We performed a comparison between Databricks and Google Cloud Datalab based on real PeerSpot user reviews.
Find out in this report how the two Data Science Platforms solutions compare in terms of features, pricing, service and support, easy of deployment, and ROI."Databricks' Lakehouse architecture has been most useful for us. The data governance has been absolutely efficient in between other kinds of solutions."
"We like that this solution can handle a wide variety and velocity of data engineering, either in batch mode or real-time."
"I like how easy it is to share your notebook with others. You can give people permission to read or edit. I think that's a great feature. You can also pull in code from GitHub pretty easily. I didn't use it that often, but I think that's a cool feature."
"We are completely satisfied with the ease of connecting to different sources of data or pocket files in the search"
"When we have a huge volume of data that we want to process with speed, velocity, and volume, we go through Databricks."
"The initial setup phase of Databricks was good."
"The solution is very simple and stable."
"Databricks gives us the ability to build a lakehouse framework and do everything implicit to this type of database structure. We also like the ability to stream events. Databricks covers a broad spectrum, from reporting and machine learning to streaming events. It's important for us to have all these features in one platform."
"The infrastructure is highly reliable and efficient, contributing to a positive experience."
"Google Cloud Datalab is very customizable."
"The APIs are valuable."
"In MLOps, when we are designing the data pipeline, the designing of the data pipeline is easy in Google Cloud."
"All of the features of this product are quite good."
"I would like more integration with SQL for using data in different workspaces."
"Generative AI is catching up in areas like data governance and enterprise flavor. Hence, these are places where Databricks has to be faster."
"If I want to create a Databricks account, I need to have a prior cloud account such as an AWS account or an Azure account. Only then can I create a Databricks account on the cloud. However, if they can make it so that I can still try Databricks even if I don't have a cloud account on AWS and Azure, it would be great. That is, it would be nice if it were possible to create a pseudo account and be provided with a free trial. It is very essential to creating a workforce on Databricks. For example, students or corporate staff can then explore and learn Databricks."
"A lot of people are required to manage this solution."
"It would be great if Databricks could integrate all the cloud platforms."
"Pricing is one of the things that could be improved."
"There is room for improvement in visualization."
"There should be better integration with other platforms."
"We have also encountered challenges during our transition period in terms of data control and segmentation. The management of each channel and data structure as it has its own unique characteristics requires very detailed and precise control. The allocation should be appropriate and the complexity increases due to the different time zones and geographic locations of our clients. The process usually involves migrating the existing database sets to gcp and ensure data integrity is maintained.
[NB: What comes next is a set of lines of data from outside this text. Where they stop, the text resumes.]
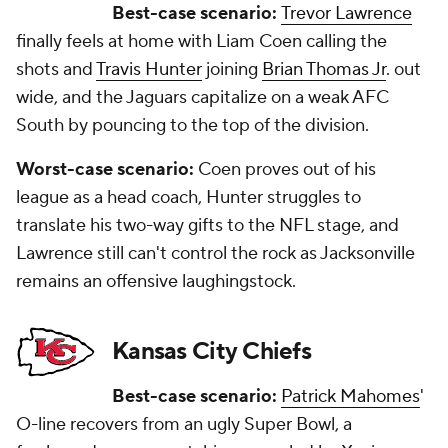
Best-case scenario:
Trevor Lawrence
finally feels at home with Liam Coen calling the
shots and
Travis Hunter
joining
Brian Thomas Jr
. out
wide, and the Jaguars capitalize on a weak AFC
South by pouncing to the top of the division.
Worst-case scenario:
Coen proves out of his
league as a head coach, Hunter struggles to
translate his two-way gifts to the NFL stage, and
Lawrence still can't control the rock as Jacksonville
remains an offensive laughingstock.
Kansas City Chiefs
Best-case scenario:
Patrick Mahomes
'
O-line recovers from an ugly Super Bowl, a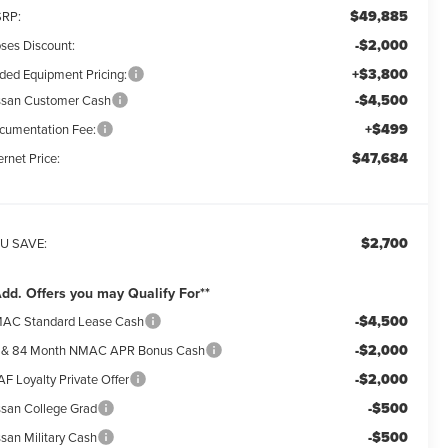
$49,885
RP:
-$2,000
ses Discount:
+$3,800
ded Equipment Pricing:
-$4,500
ssan Customer Cash
+$499
cumentation Fee:
$47,684
ernet Price:
$2,700
U SAVE:
Add. Offers you may Qualify For**
-$4,500
AC Standard Lease Cash
-$2,000
 & 84 Month NMAC APR Bonus Cash
-$2,000
F Loyalty Private Offer
-$500
ssan College Grad
-$500
ssan Military Cash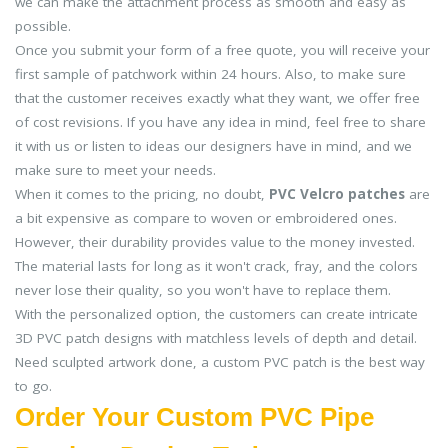
we can make the attachment process as smooth and easy as
possible.
Once you submit your form of a free quote, you will receive your
first sample of patchwork within 24 hours. Also, to make sure
that the customer receives exactly what they want, we offer free
of cost revisions. If you have any idea in mind, feel free to share
it with us or listen to ideas our designers have in mind, and we
make sure to meet your needs.
When it comes to the pricing, no doubt,
PVC Velcro patches
are
a bit expensive as compare to woven or embroidered ones.
However, their durability provides value to the money invested.
The material lasts for long as it won't crack, fray, and the colors
never lose their quality, so you won't have to replace them.
With the personalized option, the customers can create intricate
3D PVC patch designs with matchless levels of depth and detail.
Need sculpted artwork done, a custom PVC patch is the best way
to go.
Order Your Custom PVC Pipe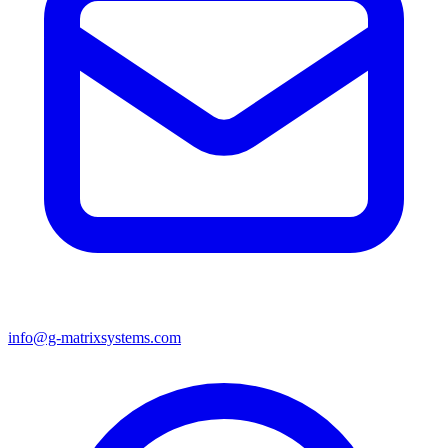
info@g-matrixsystems.com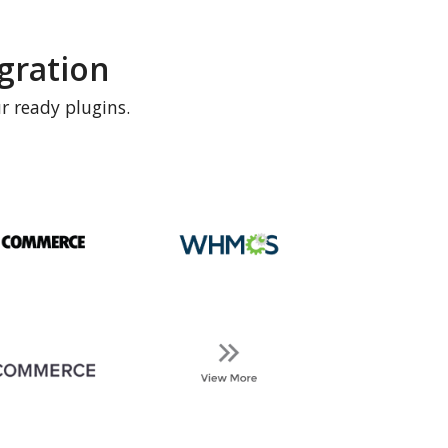
gration
r ready plugins.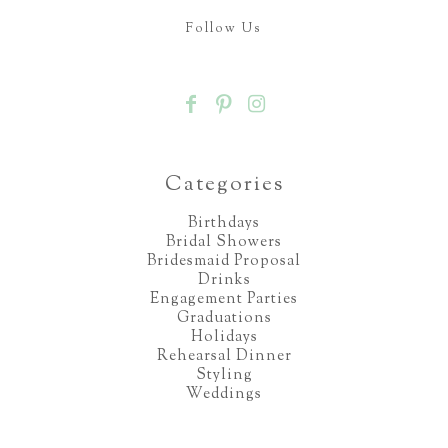
Follow Us
Categories
Birthdays
Bridal Showers
Bridesmaid Proposal
Drinks
Engagement Parties
Graduations
Holidays
Rehearsal Dinner
Styling
Weddings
This is the only challenge that we faced while navigating the integers of the solution and honestly it was an interesting and unique experience."
"The interface should be more user-friendly."
"There is room for improvement in the graphical user interface. So that the initial user would use it properly, that would be a good option."
"The product must be made more user-friendly."
"Connectivity challenges for end-users, particularly when loading data, environments, and libraries, need to be addressed for an enhanced user experience."
Databricks is ranked 1st in Data Science Platforms with 78 reviews while Google Cloud Datalab is ranked 15th in Data Science Platforms with 5 reviews. Databricks is rated 8.2, while Google Cloud Datalab is rated 7.6. The top reviewer of Databricks writes "A nice interface with good features for turning off clusters to save on computing". On the other hand, the top reviewer of Google Cloud Datalab writes "Easy to setup, stable and easy to design data pipelines". Databricks is most compared with Amazon SageMaker, Informatica PowerCenter, Dataiku, Microsoft Azure Machine Learning Studio and Dremio, whereas Google Cloud Datalab is most compared with IBM SPSS Statistics, Cloudera Data Science Workbench, KNIME, Qlik Sense and Microsoft Azure Machine Learning Studio. See our Databricks vs. Google Cloud Datalab report.
See our list of best Data Science Platforms vendors.
We monitor all Data Science Platforms reviews to prevent fraudulent reviews and keep review quality high. We do not post reviews by company employees or direct competitors. We validate each review for authenticity via cross-reference with LinkedIn, and personal follow-up with the reviewer when necessary.